─── The records

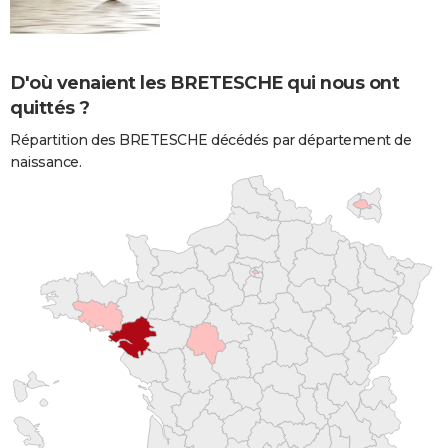
D'où venaient les BRETESCHE qui nous ont
quittés ?
Répartition des BRETESCHE décédés par département de
naissance.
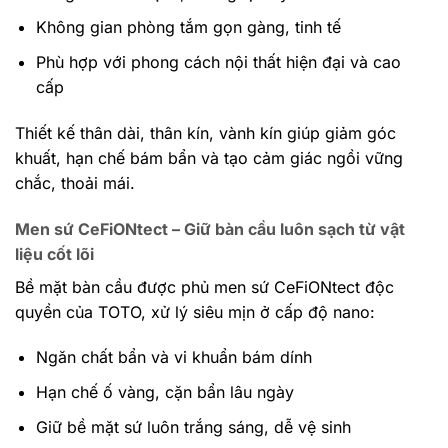
Không gian phòng tắm gọn gàng, tinh tế
Phù hợp với phong cách nội thất hiện đại và cao
cấp
Thiết kế thân dài, thân kín, vành kín giúp giảm góc
khuất, hạn chế bám bẩn và tạo cảm giác ngồi vững
chắc, thoải mái.
Men sứ CeFiONtect – Giữ bàn cầu luôn sạch từ vật
liệu cốt lõi
Bề mặt bàn cầu được phủ men sứ CeFiONtect độc
quyền của TOTO, xử lý siêu mịn ở cấp độ nano:
Ngăn chất bẩn và vi khuẩn bám dính
Hạn chế ố vàng, cặn bẩn lâu ngày
Giữ bề mặt sứ luôn trắng sáng, dễ vệ sinh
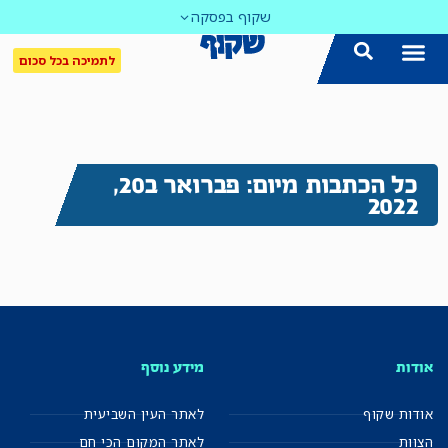
שקוף בפסקה
לתמיכה בכל סכום
כל הכתבות מיום: פברואר ב20,
2022
אודות
מידע נוסף
אודות שקוף
לאתר העין השביעית
הצוות
לאתר המקום הכי חם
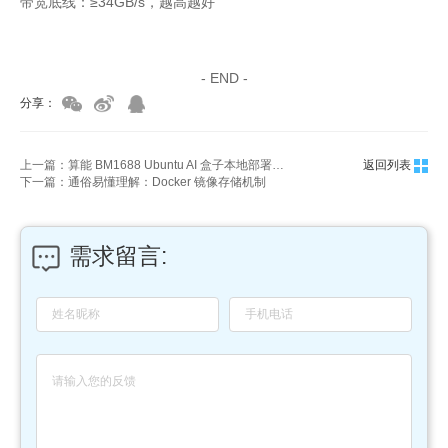
带宽底线：≥34GB/s，越高越好
家具美容培训
家具维修培训
- END -
分享：
上一篇：算能 BM1688 Ubuntu AI 盒子本地部署通义千问实测
返回列表
下一篇：通俗易懂理解：Docker 镜像存储机制
需求留言:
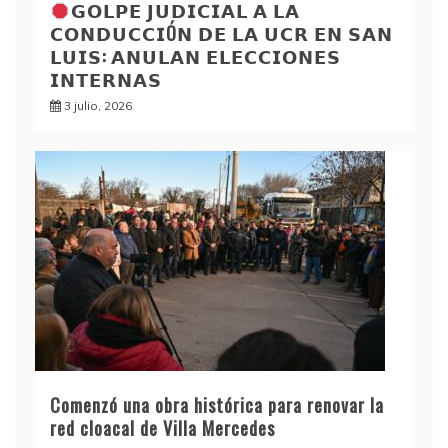
𝗚𝗢𝗟𝗣𝗘 𝗝𝗨𝗗𝗜𝗖𝗜𝗔𝗟 𝗔 𝗟𝗔
𝗖𝗢𝗡𝗗𝗨𝗖𝗖𝗜Ó𝗡 𝗗𝗘 𝗟𝗔 𝗨𝗖𝗥 𝗘𝗡 𝗦𝗔𝗡
𝗟𝗨𝗜𝗦: 𝗔𝗡𝗨𝗟𝗔𝗡 𝗘𝗟𝗘𝗖𝗖𝗜𝗢𝗡𝗘𝗦
𝗜𝗡𝗧𝗘𝗥𝗡𝗔𝗦
3 julio, 2026
Comenzó una obra histórica para renovar la
red cloacal de Villa Mercedes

──────

Scan the lines above for the word "luôn". Return each one that has it.

Men sứ CeFiONtect – Giữ bàn cầu luôn sạch từ vật
Giữ bề mặt sứ luôn trắng sáng, dễ vệ sinh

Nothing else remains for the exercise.